Flufftale has led the movement to rid the Colorado State University campus of students for five years and based his 2018 mayoral election on this promise. 

Press Secretary Cynthia Squire, who has lived on campus for nearly 12 years, said each time a squirrel nearly trips a student, attempts to steal a cookie or corners new students in Sherwood Forest, they are asserting their dominance and instilling fear in adults, young and old. 

CSA waited until March 30 to hold their first celebration, as they wanted to verify the true absence of students and ensure it was not some fluke called “spring break.” 

Multiple times in the fall of 2016 and spring of 2017, Flufftale’s predecessor, Nicolas Nutt, held festivals during the students’ fall and spring breaks, falsely believing the students were gone for good.

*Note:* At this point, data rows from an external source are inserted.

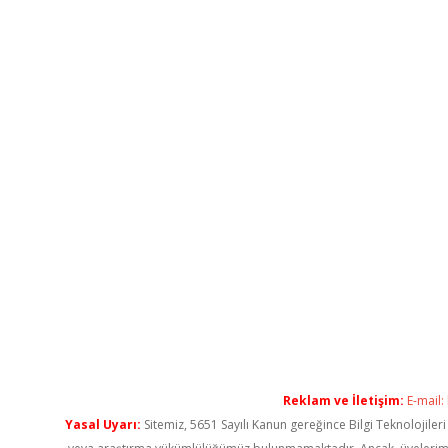
Reklam ve İletişim:
E-mail:
Yasal Uyarı:
Sitemiz, 5651 Sayılı Kanun gereğince Bilgi Teknolojiler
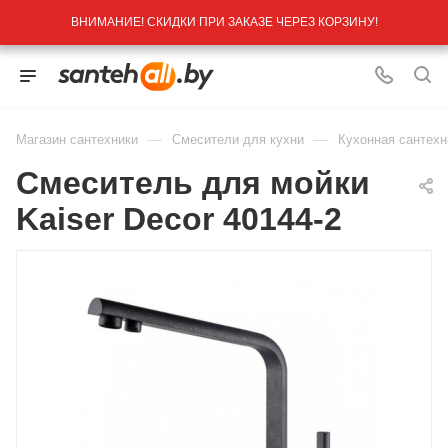
ВНИМАНИЕ! СКИДКИ ПРИ ЗАКАЗЕ ЧЕРЕЗ КОРЗИНУ!
—
—
Магазин сантехники
Смесители для кухни
Кухонная сантехн
Cмеситель для мойки
Kaiser Decor 40144-2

“The festivals Nutt hosted were absolute ragers,” Squire said. “I’m talking more controversial than the students’ ‘Undie Run’ or the presidential (squirrel) elections. We had our youngest squirrels starting grass fires and our oldest squirrels scaling the building walls. We lost a lot of good squirrel folk during those terrible weeks.” 

When students returned after spring break in 2017, many squirrel advocacy organizations, including CSA and Squirrels Against Students, petitioned for a special election to remove Nutt from his position as mayor. 

Nutt, who was exiled to the University of Colorado Boulder, declined to comment on the events. 

CSA President Siobhan Hay said they put strict guidelines in place for the March 30 celebration but could not be held accountable for any crude acts committed by squirrels.

“We are asking that all squirrel folk refrain from acorn throwing, whether in celebration or anger, avoid scaling buildings and trees under 20 feet tall and not to graffiti tree bark,” Hay said.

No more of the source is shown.